Trustees claim to adher to the Nolan principles, devised for government ministers.
These include honesty, objectivity, selflessness, openness and accountability. As I said to the Chief Executive (Lynne Elliott), you cannot hold trustees accountable by “unliking” their policy on Facebook, you need to be able to vote them out. I cannot see how the trustees have been “honest” in their EGM notice and the reasons for their proposal. They certainly have not been “open” in disclosing the advice from “consultants” they have paid for, and which is supposed to have led them to make this divisive governance decision. They could have chosen to have a full and open debate in the magazine, with implications spelt out in detail and arguments for and against. In the absence of “openness” it is impossible to know whether they have adhered to “selflessness”, or whether they intend to award themselves salaries later (unlike the majority of UK charity trustees in Grant Thornton’s 2013 review of governance).
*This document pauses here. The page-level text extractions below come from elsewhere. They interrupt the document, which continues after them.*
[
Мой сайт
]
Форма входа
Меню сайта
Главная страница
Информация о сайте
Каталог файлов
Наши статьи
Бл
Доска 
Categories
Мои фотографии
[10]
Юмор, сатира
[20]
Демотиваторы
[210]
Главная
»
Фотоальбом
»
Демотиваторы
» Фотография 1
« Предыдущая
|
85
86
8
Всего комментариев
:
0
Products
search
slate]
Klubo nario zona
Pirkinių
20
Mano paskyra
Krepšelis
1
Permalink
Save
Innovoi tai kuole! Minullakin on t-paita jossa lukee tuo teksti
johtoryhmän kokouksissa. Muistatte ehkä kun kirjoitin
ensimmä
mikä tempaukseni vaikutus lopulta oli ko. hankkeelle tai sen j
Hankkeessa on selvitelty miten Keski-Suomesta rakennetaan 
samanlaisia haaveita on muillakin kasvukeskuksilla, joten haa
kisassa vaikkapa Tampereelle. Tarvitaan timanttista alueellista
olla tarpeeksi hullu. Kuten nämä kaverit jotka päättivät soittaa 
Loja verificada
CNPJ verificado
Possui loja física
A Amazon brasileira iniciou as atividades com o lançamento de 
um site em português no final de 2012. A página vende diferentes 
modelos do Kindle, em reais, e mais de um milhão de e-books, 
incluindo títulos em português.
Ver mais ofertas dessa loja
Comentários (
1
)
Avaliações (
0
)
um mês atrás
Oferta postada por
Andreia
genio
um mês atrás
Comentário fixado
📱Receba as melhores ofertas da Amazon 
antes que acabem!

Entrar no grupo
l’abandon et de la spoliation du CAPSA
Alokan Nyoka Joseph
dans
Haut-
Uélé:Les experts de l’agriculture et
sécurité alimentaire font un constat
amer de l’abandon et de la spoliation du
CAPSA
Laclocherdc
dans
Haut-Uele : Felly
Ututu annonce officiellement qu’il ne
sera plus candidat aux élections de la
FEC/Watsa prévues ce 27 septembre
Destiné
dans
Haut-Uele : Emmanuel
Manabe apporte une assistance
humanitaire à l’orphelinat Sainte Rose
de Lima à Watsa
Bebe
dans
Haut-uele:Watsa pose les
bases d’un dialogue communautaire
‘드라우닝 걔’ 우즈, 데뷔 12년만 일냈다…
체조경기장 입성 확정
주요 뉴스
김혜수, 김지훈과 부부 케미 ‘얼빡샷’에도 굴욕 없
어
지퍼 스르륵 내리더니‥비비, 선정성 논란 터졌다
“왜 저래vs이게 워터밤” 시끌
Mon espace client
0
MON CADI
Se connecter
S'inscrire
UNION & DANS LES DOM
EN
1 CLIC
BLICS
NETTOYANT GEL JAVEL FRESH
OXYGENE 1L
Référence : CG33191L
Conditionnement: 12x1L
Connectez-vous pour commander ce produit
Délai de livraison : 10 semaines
Should they decide to do this members would now have no say in the matter. It is also possible that the apparently autocratic, remote and over-professionalised trustees anticipate that their expensive “KIN” event on 11 July 2015 is likely to be a financial disaster and do not wish to be held accountable for this. Without “openness” as to the reasons for their potentially disastrous governance decision it is also impossible to know whether they have been objective, or not.

To my mind the main asset of the UK’s vegetarian movement is the energy and enthusiasm of the organisers of local vegetarian groups. The trustees may now control Parkdale and the VSUK bank accounts without any accountability to the membership, but the strength of the vegetarian movement lies elsewhere. Meetup, Facebook and Twitter combined will not campaign on a wet afternoon on the local high street. You don’t encourage local groups by disenfranchising their members. On the contrary, this measure will encourage them to disaffiliate from VSUK.  Similarly, members are not encouraged to campaign actively for vegetarianism by being reduced to the status of passive customers within the Vegetarian Society.